Syria’s former al-Qaeda affiliate claimed responsibility Saturday for the downing of a Russian warplane in northern Syria, apparently using a surface-to-air missile to target the aircraft.
The pilot was killed after he ejected and exchanged gunfire with militants on the ground, the Russian Defense Ministry and a monitoring group said.
Hayat Tahrir al-Sham, or HTS, a powerful rebel alliance that publicly split from al-Qaeda last year, said it had used a shoulder-fired weapon to down the Su-25 fighter jet as it flew low over the opposition-held town of Saraqeb.
It also raises questions about the source of the apparent “man-portable air-defense system,” or MANPADS, a shoulder-fired weapon for which Syria’s rebels have repeatedly pleaded from their international backers. The United States has been strongly opposed, fearing that antiaircraft weapons could fall into the hands of the country’s extremist groups.

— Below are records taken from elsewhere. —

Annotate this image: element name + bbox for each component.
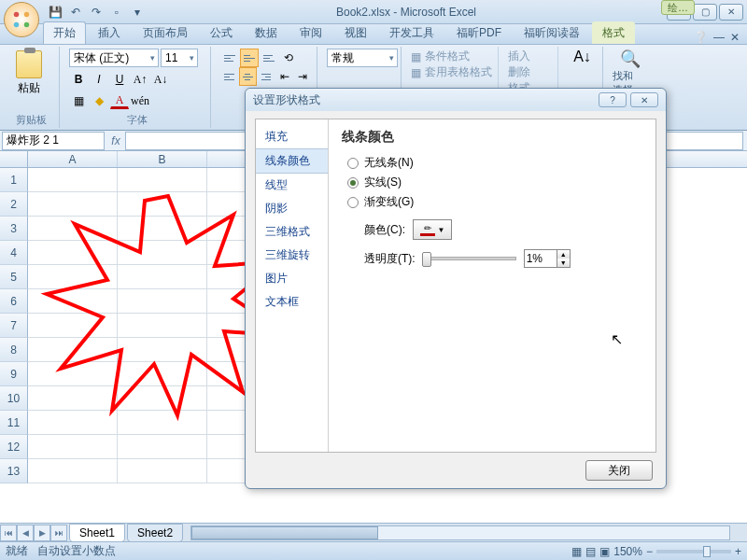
- sheet-nav-last-icon[interactable]: ⏭: [50, 525, 67, 541]
- row-header[interactable]: 2: [0, 192, 28, 217]
- sheet-tab[interactable]: Sheet1: [69, 524, 125, 542]
- align-top-icon[interactable]: [220, 49, 239, 67]
- row-header[interactable]: 5: [0, 265, 28, 289]
- row-header[interactable]: 1: [0, 168, 28, 192]
- cell[interactable]: [118, 217, 207, 241]
- cell[interactable]: [28, 435, 118, 459]
- slider-thumb[interactable]: [422, 252, 431, 267]
- row-header[interactable]: 7: [0, 314, 28, 338]
- phonetic-button[interactable]: wén: [131, 91, 149, 110]
- find-select-icon[interactable]: 🔍: [613, 49, 648, 69]
- tab-page-layout[interactable]: 页面布局: [133, 21, 198, 44]
- zoom-in-icon[interactable]: +: [735, 545, 741, 558]
- cell[interactable]: [118, 241, 207, 265]
- row-header[interactable]: 12: [0, 435, 28, 459]
- table-format-icon[interactable]: ▦: [411, 66, 421, 79]
- row-header[interactable]: 3: [0, 217, 28, 241]
- cell[interactable]: [28, 314, 118, 338]
- cell[interactable]: [118, 338, 207, 362]
- tab-developer[interactable]: 开发工具: [379, 21, 444, 44]
- font-name-combo[interactable]: 宋体 (正文): [69, 49, 159, 67]
- cell[interactable]: [28, 168, 118, 192]
- nav-textbox[interactable]: 文本框: [256, 290, 328, 314]
- nav-3d-rotation[interactable]: 三维旋转: [256, 244, 328, 267]
- row-header[interactable]: 8: [0, 338, 28, 362]
- nav-line-color[interactable]: 线条颜色: [256, 148, 328, 174]
- fill-color-button[interactable]: ◆: [90, 91, 108, 110]
- cell[interactable]: [118, 314, 207, 338]
- horizontal-scrollbar[interactable]: [190, 525, 730, 540]
- zoom-out-icon[interactable]: −: [646, 545, 653, 558]
- tab-data[interactable]: 数据: [245, 21, 288, 44]
- tab-home[interactable]: 开始: [43, 21, 86, 44]
- new-icon[interactable]: ▫: [108, 4, 125, 21]
- tab-view[interactable]: 视图: [334, 21, 377, 44]
- align-right-icon[interactable]: [258, 67, 275, 86]
- view-normal-icon[interactable]: ▦: [571, 545, 582, 558]
- cell[interactable]: [28, 338, 118, 362]
- number-format-combo[interactable]: 常规: [327, 49, 398, 67]
- col-header[interactable]: B: [118, 151, 207, 167]
- tab-foxit-pdf[interactable]: 福昕PDF: [446, 21, 512, 44]
- nav-picture[interactable]: 图片: [256, 267, 328, 290]
- transparency-slider[interactable]: [423, 257, 516, 260]
- sort-filter-icon[interactable]: A↓: [568, 49, 597, 65]
- tab-foxit-reader[interactable]: 福昕阅读器: [514, 21, 590, 44]
- cell[interactable]: [28, 217, 118, 241]
- increase-indent-icon[interactable]: ⇥: [294, 67, 311, 86]
- nav-3d-format[interactable]: 三维格式: [256, 220, 328, 244]
- row-header[interactable]: 13: [0, 459, 28, 483]
- border-button[interactable]: ▦: [69, 91, 88, 110]
- italic-button[interactable]: I: [90, 70, 108, 89]
- sheet-nav-first-icon[interactable]: ⏮: [0, 525, 17, 541]
- cell[interactable]: [28, 386, 118, 411]
- paste-button[interactable]: 粘贴: [9, 49, 49, 98]
- tab-review[interactable]: 审阅: [289, 21, 332, 44]
- shrink-font-icon[interactable]: A↓: [151, 70, 170, 89]
- transparency-spinner[interactable]: 1% ▲ ▼: [524, 249, 571, 268]
- dialog-close-icon[interactable]: ✕: [630, 92, 658, 107]
- decrease-indent-icon[interactable]: ⇤: [275, 67, 292, 86]
- cell[interactable]: [118, 168, 207, 192]
- view-layout-icon[interactable]: ▤: [585, 545, 596, 558]
- maximize-button[interactable]: ▢: [693, 4, 717, 21]
- sheet-nav-prev-icon[interactable]: ◀: [17, 525, 34, 541]
- tab-insert[interactable]: 插入: [88, 21, 131, 44]
- cell[interactable]: [28, 265, 118, 289]
- cell[interactable]: [118, 289, 207, 314]
- radio-gradient-line[interactable]: 渐变线(G): [347, 194, 642, 210]
- dialog-help-icon[interactable]: ?: [599, 92, 627, 107]
- row-header[interactable]: 11: [0, 411, 28, 435]
- sheet-tab[interactable]: Sheet2: [127, 524, 183, 542]
- tab-format-context[interactable]: 格式: [592, 21, 635, 44]
- cell[interactable]: [118, 386, 207, 411]
- grow-font-icon[interactable]: A↑: [131, 70, 149, 89]
- spin-down-icon[interactable]: ▼: [557, 259, 570, 267]
- nav-shadow[interactable]: 阴影: [256, 197, 328, 220]
- tab-formulas[interactable]: 公式: [200, 21, 243, 44]
- radio-solid-line[interactable]: 实线(S): [347, 175, 642, 190]
- font-color-button[interactable]: A: [110, 93, 129, 109]
- delete-cells-button[interactable]: 删除: [508, 64, 552, 80]
- radio-no-line[interactable]: 无线条(N): [347, 155, 642, 171]
- row-header[interactable]: 9: [0, 362, 28, 386]
- cell[interactable]: [118, 192, 207, 217]
- select-all-corner[interactable]: [0, 151, 28, 167]
- col-header[interactable]: A: [28, 151, 118, 167]
- underline-button[interactable]: U: [110, 70, 129, 89]
- cell[interactable]: [118, 411, 207, 435]
- cell[interactable]: [118, 435, 207, 459]
- cell[interactable]: [28, 289, 118, 314]
- orientation-icon[interactable]: ⟲: [279, 49, 298, 67]
- align-bottom-icon[interactable]: [260, 49, 278, 67]
- align-left-icon[interactable]: [220, 67, 238, 86]
- fx-icon[interactable]: fx: [106, 134, 125, 147]
- nav-fill[interactable]: 填充: [256, 125, 328, 148]
- zoom-level[interactable]: 150%: [613, 545, 642, 558]
- undo-icon[interactable]: ↶: [67, 4, 84, 21]
- cell[interactable]: [28, 192, 118, 217]
- cond-format-icon[interactable]: ▦: [411, 50, 421, 63]
- cell[interactable]: [28, 459, 118, 483]
- close-window-button[interactable]: ✕: [719, 4, 743, 21]
- office-button[interactable]: [4, 2, 39, 37]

State Department spokeswoman Heather Nauert said any allegation that the United States has provided MANPAD missiles in Syria was untrue, and she denied that U.S. equipment was used in shooting down the Russian plane.
Considering the fact that the CIA has been supporting groups that the US military has been attacking, so take that with a grain of salt.
The rather more shocking news today though is that Israel has been conducting airstrikes in the Sinai with the affirmative assent of the Egyptian government:
The jihadists in Egypt’s Northern Sinai had killed hundreds of soldiers and police officers, pledged allegiance to the Islamic State, briefly seized a major town and begun setting up armed checkpoints to claim territory. In late 2015, they brought down a Russian passenger jet.
Egypt appeared unable to stop them, so Israel, alarmed at the threat just over the border, took action.
For more than two years, unmarked Israeli drones, helicopters and jets have carried out a covert air campaign, conducting more than 100 airstrikes inside Egypt, frequently more than once a week — and all with the approval of President Abdel Fattah el-Sisi.
The remarkable cooperation marks a new stage in the evolution of their singularly fraught relationship. Once enemies in three wars, then antagonists in an uneasy peace, Egypt and Israel are now secret allies in a covert war against a common foe.
The Israeli airstrikes are not that unusual, but the fact that there has been official (though not public)n approval, and not just grudging acknowledgement, of the Egyptian government.